If A and B are boolean variables, then consider:
AND -- A && B
Both A and B must be true to get a true result.
OR -- A || B
Either A and B must be true to get a true result - so if you have at least one
true, then the result will be true.
NOT -- !A
Not gives you the inverse (opposite), and it only takes one variable (whereas
AND and OR take 2).
The following code was built in class today (9/13/07). The commented part was done first and can be put back in to see an example
of how true/false booleans work.

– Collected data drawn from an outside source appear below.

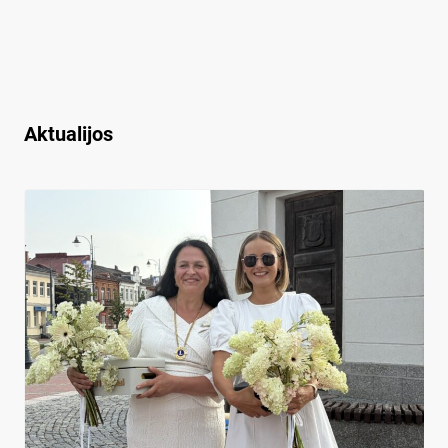
Aktualijos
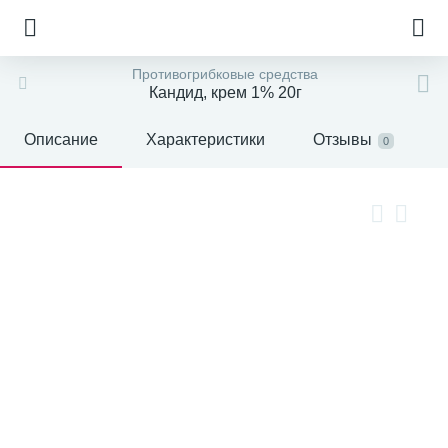
Противогрибковые средства
Кандид, крем 1% 20г
Описание
Характеристики
Отзывы
0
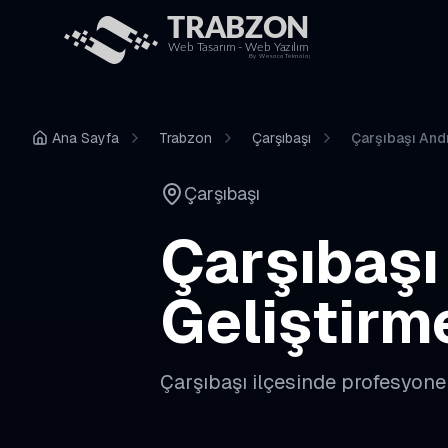
Ana Sayfa
Trabzon
Çarşıbaşı
Çarşıbaşı And
Çarşıbaşı
Çarşıbaşı
Geliştirm
Çarşıbaşı
ilçesinde profesyone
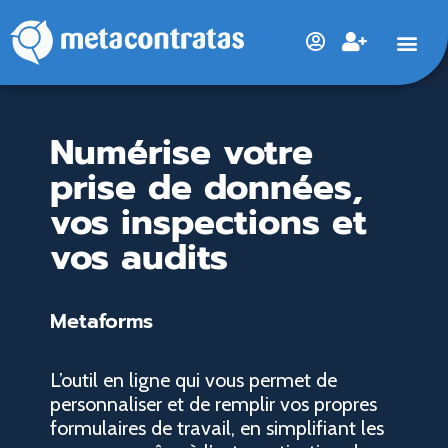
Numérise votre
prise de données,
vos inspections et
vos audits
Metaforms
L’outil en ligne qui vous permet de
personnaliser et de remplir vos propres
formulaires de travail, en simplifiant les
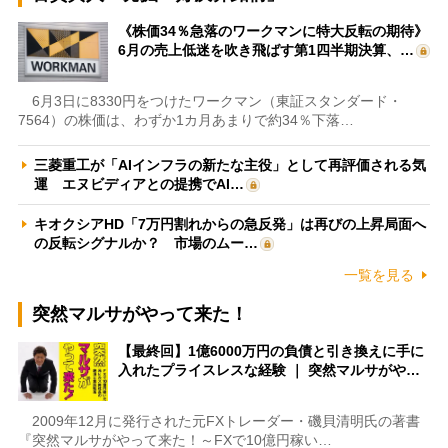
《株価34％急落のワークマンに特大反転の期待》
6月の売上低迷を吹き飛ばす第1四半期決算、…
6月3日に8330円をつけたワークマン（東証スタンダード・
7564）の株価は、わずか1カ月あまりで約34％下落…
三菱重工が「AIインフラの新たな主役」として再評価される気
運 エヌビディアとの提携でAI…
キオクシアHD「7万円割れからの急反発」は再びの上昇局面へ
の反転シグナルか？ 市場のムー…
一覧を見る
突然マルサがやって来た！
【最終回】1億6000万円の負債と引き換えに手に
入れたプライスレスな経験 ｜ 突然マルサがや…
2009年12月に発行された元FXトレーダー・磯貝清明氏の著書
『突然マルサがやって来た！～FXで10億円稼い…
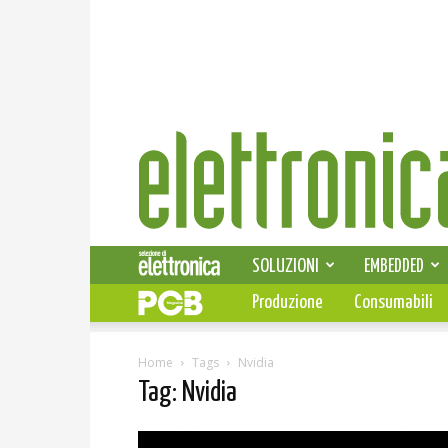
Elettronica
News
SOLUZIONI
EMBEDDED
Produzione
Consumabili
Home
Tags
Nvidia
Tag: Nvidia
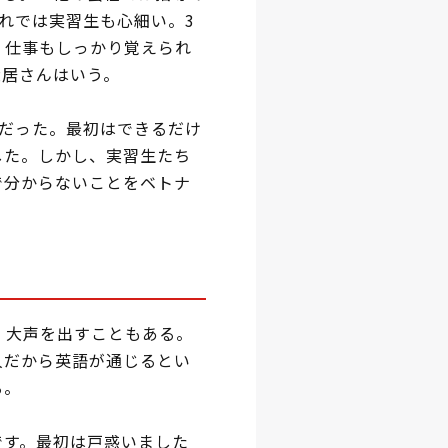
れでは実習生も心細い。3
、仕事もしっかり覚えられ
大居さんはいう。
だった。最初はできるだけ
した。しかし、実習生たち
で分からないことをベトナ
、大声を出すこともある。
人だから英語が通じるとい
る。
す。最初は戸惑いました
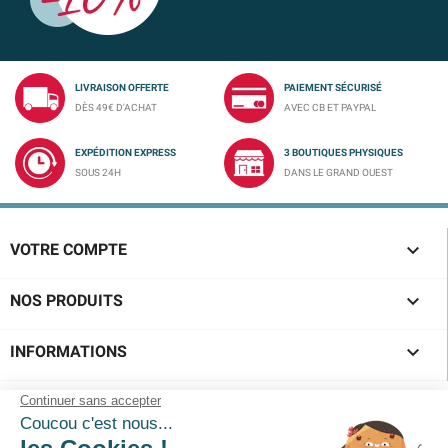
LIVRAISON OFFERTE
PAIEMENT SÉCURISÉ
DÈS 49€ D'ACHAT
AVEC CB ET PAYPAL
EXPÉDITION EXPRESS
3 BOUTIQUES PHYSIQUES
SOUS 24H
DANS LE GRAND OUEST

VOTRE COMPTE

NOS PRODUITS

INFORMATIONS
SUIVEZ-NOUS !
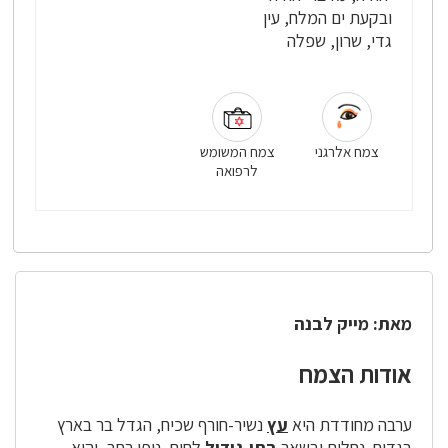
ובקעת ים המלח, עין
גדי, שרון, שפלה
צמח אלרגני
צמח המשומש
לרפואה
מאת: מייק לבנה
אודות הצמח
ערבה מחודדת היא
עץ
נשיר-חורף שכיח, הגדל בר בארץ
בגדות-נחלים ובשאר
בתי-גידול
לחים. נופו רחב, והוא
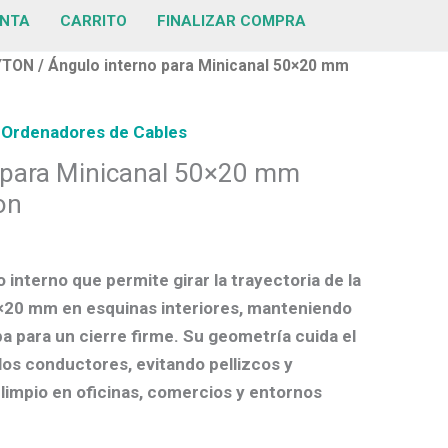
ENTA
CARRITO
FINALIZAR COMPRA
YTON
/ Ángulo interno para Minicanal 50×20 mm
,
Ordenadores de Cables
 para Minicanal 50×20 mm
on
o interno
que permite girar la trayectoria de la
0×20 mm
en esquinas interiores, manteniendo
a para un cierre firme. Su geometría cuida el
los conductores, evitando pellizcos y
 limpio en oficinas, comercios y entornos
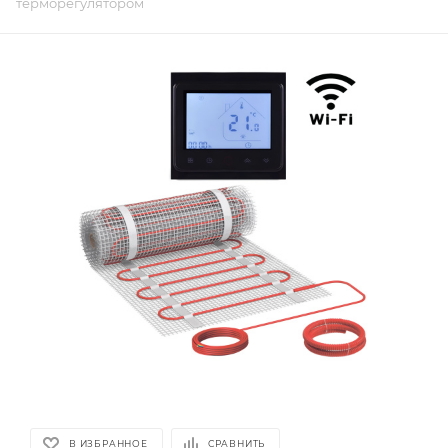
терморегулятором
В ИЗБРАННОЕ
СРАВНИТЬ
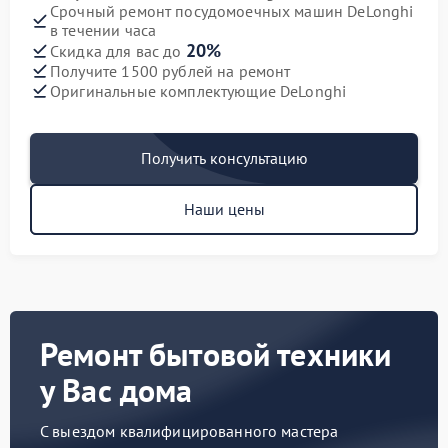
Срочный ремонт посудомоечных машин DeLonghi
в течении часа
20%
Скидка для вас до
Получите 1500 рублей на ремонт
Оригинальные комплектующие DeLonghi
Получить консультацию
Наши цены
Ремонт бытовой техники
у Вас дома
С выездом квалифицированного мастера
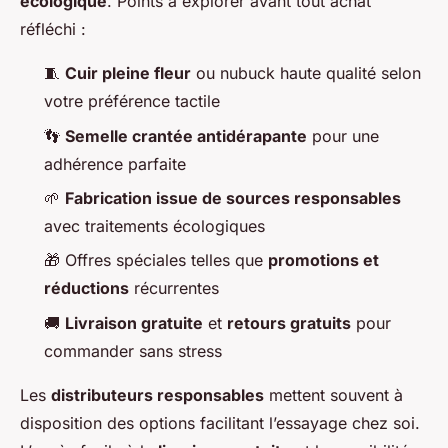
écologique
. Points à explorer avant tout achat
réfléchi :
🧵
Cuir pleine fleur
ou nubuck haute qualité selon
votre préférence tactile
👣
Semelle crantée antidérapante
pour une
adhérence parfaite
🌱
Fabrication issue de sources responsables
avec traitements écologiques
🎁 Offres spéciales telles que
promotions et
réductions
récurrentes
🚚
Livraison gratuite
et
retours gratuits
pour
commander sans stress
Les
distributeurs responsables
mettent souvent à
disposition des options facilitant l’essayage chez soi.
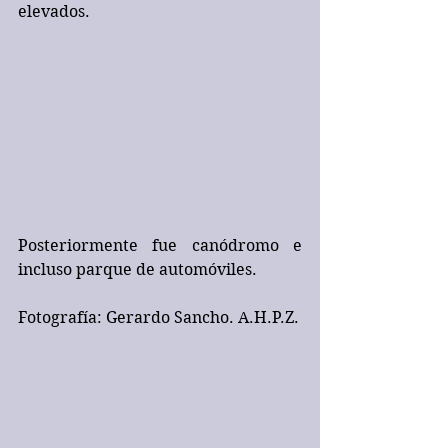
elevados.
Posteriormente fue canódromo e 
incluso parque de automóviles.
Fotografía: Gerardo Sancho. A.H.P.Z.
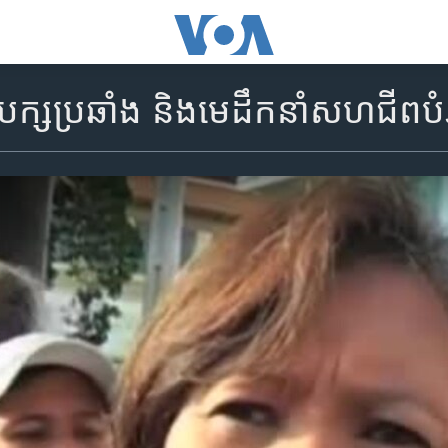
ក្ស​ប្រឆាំង​ និង​មេដឹកនាំ​សហជីព​បំ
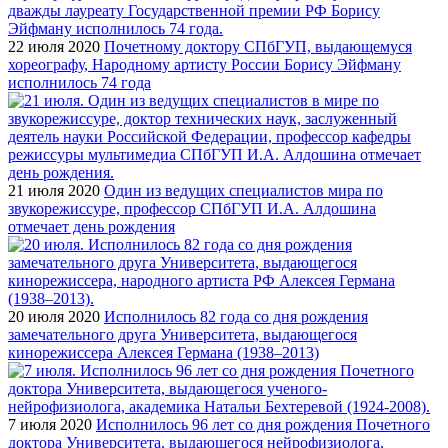
22 июля 2020
Почетному доктору СПбГУП, выдающемуся
хореографу, Народному артисту России Борису Эйфману
исполнилось 74 года
21 июля 2020
Один из ведущих специалистов мира по
звукорежиссуре, профессор СПбГУП И.А. Алдошина
отмечает день рождения
20 июля 2020
Исполнилось 82 года со дня рождения
замечательного друга Университета, выдающегося
кинорежиссера Алексея Германа (1938–2013)
7 июля 2020
Исполнилось 96 лет со дня рождения Почетного
доктора Университета, выдающегося нейрофизиолога,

Notice that it only gives you one try and
guessing, so next week (based upon Chapter 5 content), we'll add the idea of
repeating the guessing.
using System;
using System.Collections.Generic;
using System.Text;
namespace _303_fall_07_lecture__07
{
class Program
{
static void Main(string[] args)
{
//bool A, B;
//A = false;
//B = false;
//if (A == true)
//{
// Console.WriteLine("1");
//}
//else
//{
// if (B)
// {
// Console.WriteLine("2");
// }
// else
// {
// Console.WriteLine("3");
// }
//}
//Console.Write("Press ENTER to end the program");
//Console.ReadLine();
int magic_number = 13;
int guess;
Console.Write("Please enter a number between 1 and 100: ");
guess = Convert.ToInt32(Console.ReadLine());
if (guess == magic_number)
{
Console.WriteLine("You got it!");
}
else if (guess < magic_number)
{
Console.WriteLine("You should guess higher");
}
else // not really necessary to test if (guess > magic_number) b.c we know
{
Console.WriteLine("You should guess lower");
}
}
}
}